The next day being Sunday, we thought we would stay quietly in Yosemite Valley, enjoying the rest and beauty of our surroundings. The hotel was good, and the place was enticing. Here it was that the funniest thing happened we had yet encountered. A deputation of one knocked at our door at an early hour this morning. We had just finished a plain Sunday breakfast of hash, fried potatoes, corn cakes, griddle-cakes, and syrup fresh from the white-pine trees. But I am digressing, and the man is still knocking at our door. J. opened it and let him in. With many hums and haws he said that he had been sent to ask J. if he would read the prayers and preach a sermon in the drawing-room of the hotel, "its being Sunday and you being a minister."

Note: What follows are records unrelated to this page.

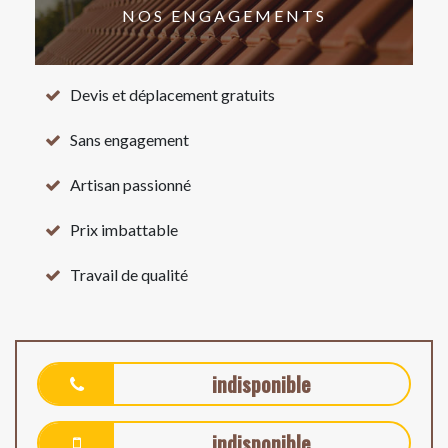
NOS ENGAGEMENTS
Devis et déplacement gratuits
Sans engagement
Artisan passionné
Prix imbattable
Travail de qualité
indisponible
indisponible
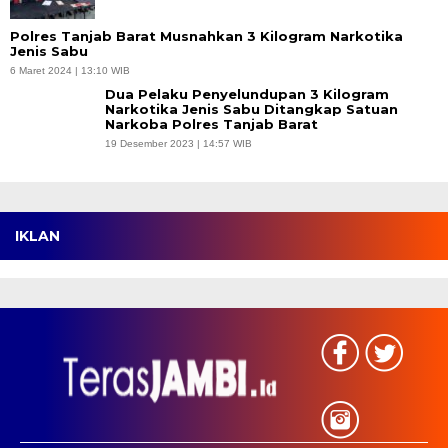
Polres Tanjab Barat Musnahkan 3 Kilogram Narkotika
Jenis Sabu
6 Maret 2024 | 13:10 WIB
Dua Pelaku Penyelundupan 3 Kilogram
Narkotika Jenis Sabu Ditangkap Satuan
Narkoba Polres Tanjab Barat
19 Desember 2023 | 14:57 WIB
IKLAN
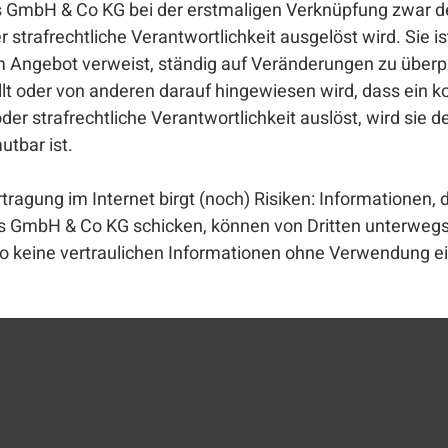
GmbH & Co KG bei der erstmaligen Verknüpfung zwar den
er strafrechtliche Verantwortlichkeit ausgelöst wird. Sie
ihrem Angebot verweist, ständig auf Veränderungen zu überp
llt oder von anderen darauf hingewiesen wird, dass ein 
- oder strafrechtliche Verantwortlichkeit auslöst, wird si
utbar ist.
tragung im Internet birgt (noch) Risiken: Informationen, 
es GmbH & Co KG schicken, können von Dritten unterwegs
o keine vertraulichen Informationen ohne Verwendung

J. was a little aghast, not exactly understanding, while I was shaking with laughter at the other end of the room, and would not have interfered for worlds for fear of losing a word of the dialogue.

"I read the gospel!" cried J.

"Yes, sir. You're a minister, ain't yer?"

"Well, yes, I am, but not the kind you mean."

The little man said, condescendingly: "We are not particular as to sect. Whether you're a Baptist or Methodist, it makes no difference as long as you will preach."

J. had difficulty in explaining in his best English that preaching was not a specialty of his. He did not add that all he did in that line was to administer occasionally a mild savon which he kept only for family use when we washed our linen at home.

The abashed ambassador left us, shaking his head, and evidently wondering why a minister, whether from Denmark or Lapland, couldn't preach, any more than a doctor who was a doctor couldn't practise.

You may be sure that this episode gave us plenty to laugh about to last all that beautiful day in the valley of Yosemite.

We stopped there altogether three days, and were lost in admiration and wonder at the beauty of everything. The greatest wonder the gentlemen met was the item on the bill for blacking boots, which was fifteen dollars. They paid without a murmur, because they wanted to tell their friends about it when they got home.